Hukum keluarga merupakan salah satu hukum perdata. Namun hukum keluarga hanya membahas mengenai keluarga saja. Mengenai hukum keluarga terdapat pengecualian untuk saksinya. Bila dalam hukum pidana maupun hukum perdata, orang yang memiliki hubungan darah maupun perkawinan dilarang memberikan kesaksiannya didalam persidangan, akan tetapi hukum keluarga memperbolehkan orang yang memiliki hubungan darah ataupun perkawinan menjadi saksi dan diangkat sumpah sebelum memberikan kesaksiannya dalam persidangan dikarenakan permasalahan yang dibahas adalah keluarga contohnya Perceraian.
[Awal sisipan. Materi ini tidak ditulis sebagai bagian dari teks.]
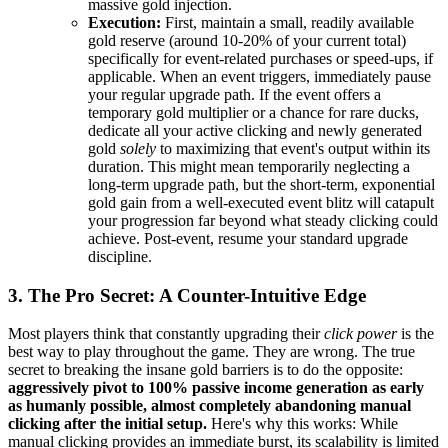
massive gold injection.
Execution:
First, maintain a small, readily available
gold reserve (around 10-20% of your current total)
specifically for event-related purchases or speed-ups, if
applicable. When an event triggers, immediately pause
your regular upgrade path. If the event offers a
temporary gold multiplier or a chance for rare ducks,
dedicate all your active clicking and newly generated
gold
solely
to maximizing that event's output within its
duration. This might mean temporarily neglecting a
long-term upgrade path, but the short-term, exponential
gold gain from a well-executed event blitz will catapult
your progression far beyond what steady clicking could
achieve. Post-event, resume your standard upgrade
discipline.
3. The Pro Secret: A Counter-Intuitive Edge
Most players think that constantly upgrading their
click power
is the
best way to play throughout the game. They are wrong. The true
secret to breaking the insane gold barriers is to do the opposite:
aggressively pivot to 100% passive income generation as early
as humanly possible, almost completely abandoning manual
clicking after the initial setup.
Here's why this works: While
manual clicking provides an immediate burst, its scalability is limited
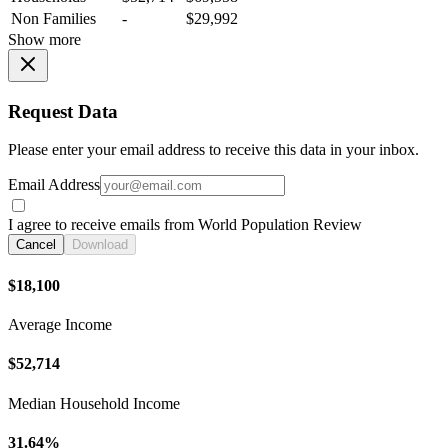
Non Families
-
$29,992
Show more
Request Data
Please enter your email address to receive this data in your inbox.
Email Address
I agree to receive emails from World Population Review
Cancel
Download
$18,100
Average Income
$52,714
Median Household Income
31.64%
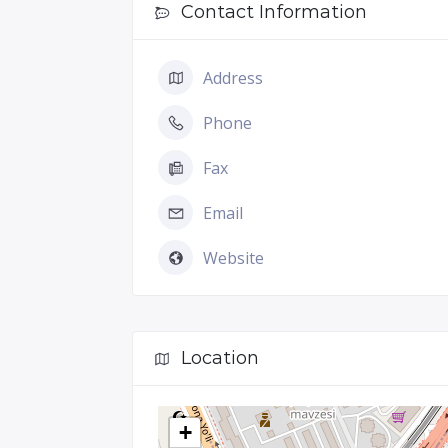
Contact Information
Address
Phone
Fax
Email
Website
Location
+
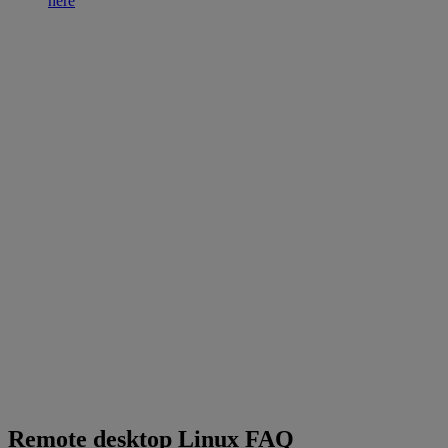
here
Remote desktop Linux FAQ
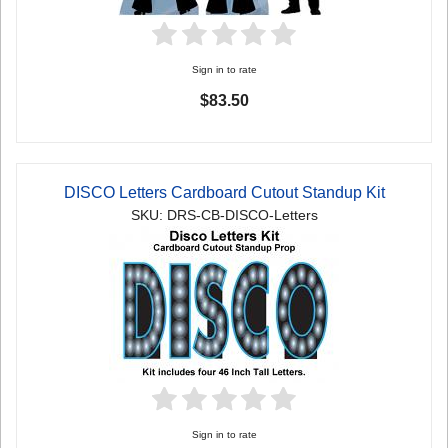
Sign in to rate
$83.50
DISCO Letters Cardboard Cutout Standup Kit
SKU: DRS-CB-DISCO-Letters
Sign in to rate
Jadi yang mengetahui tentang permasalahan tersebut adalah keluarganya sebagaimana Pasal 146 ayat (2) HIR yakni :

Akan tetapi keluarga sedarah dan keluarga semenda tidak boleh ditolak sebagai saksi dalam perkara tentang keadaan menurut hukum perdata kedua pihak yang berperkara atau tentang suatu perjanjian kerja.

 

Dalam Pasal 76 ayat 1 Undang-Undang Nomor 7 Tahun 1989 Tentang Peradilan Agama Sebagaimana telah diubah atas Undang-Undang Nomor 3 Tahun 2006 Tentang Perubahan Atas Undang-Undang Nomor 7 Tahun 1989 Tentang Peradilan Agama dan diubah lagi olehUndang-Undang Nomor 50 Tahun 2009tentang Perubahan Kedua Atas Undang-Undang Nomor 7 Tahun 1989 Tentang Peradilan Agama :

Apabila gugatan perceraian didasarkan atas alasan syiqaq, maka untuk mendapatkan putusan perceraian harus didengar keterangan saksi-saksi yang berasal dari keluarga atau orang-orang yang dekat dengan suami istri.

 

Sedangkan menurut Surat Edaran Mahkamah Agung Nomor 3 Tahun 2015 Tentang Pemberlakuan Rumusan Hasil Rapat Pleno Kamar Mahkamah Agung Tahun 2015 Sebagai Pedoman Pelaksanaan Tugas Bagi Pengadilan menjelaskan Penyelesaian perkara penceraian dengan alasan syiqaq menurut Pasal 76 Undang-Undang Nomor 7 Tahun 1989 Tentang Peradilan Agama sebagaimana telah diubah dengan Undang-Undang Nomor 3 Tahun 2006 dan Perubahan Kedua dengan Undang-Undang Nomor 50 Tahun 2009, sejak awal diajukan gugatan harus berdasarkan alasan syiqaq. Oleh karena itu keluarga wajib dijadikan saksi dibawah sumpah.

 

Peraturan Pemerintah Nomor 9 Tahun 1975 tentang Pelaksanaan Undang-Undang Nomor 1 Tahun 1975 Tentang Perkawinan Pasal 22 ayat (2) berbunyi :

Gugatan tersebut dalam ayat (1) dapat diterima apabila telah cukup jelas bagi Pengadilan mengenai sebab-sebab perselisihan dan pertengkaran itudan setelah mendengar pihak keluarga serta orang-orang yang dekatdengan suami-isteri itu.

 

Jadi terhadap perkara perceraian dalam hukum keluarga, saksi yang memiliki hubungan darah atau perkawinan boleh diambil sumpah sebelum memberikan kesaksian.

 

Demikian artikel ini, semoga bermanfaat, apabila ada saran dan kritik silahkan tulis dikolom komentar.

 

 

Referensi :

Kamus Besar Bahasa Indonesia

 

Dasar Hukum :

Kitab Undang-Undang Hukum Perdata (Burgerlijk Wetboek, Staatsblad 1847 No. 23)

 

Undang-Undang Nomor 8 Tahun 1981 Tentang Kitab Undang-Undang Hukum Acara Pidana (KUHAP)

 

Herzien Indonesis Reglement atau Reglemen Indonesia Baru (Stbl 1984: No. 16 yang diperbaharui dengan Stbl 1941 No. 44)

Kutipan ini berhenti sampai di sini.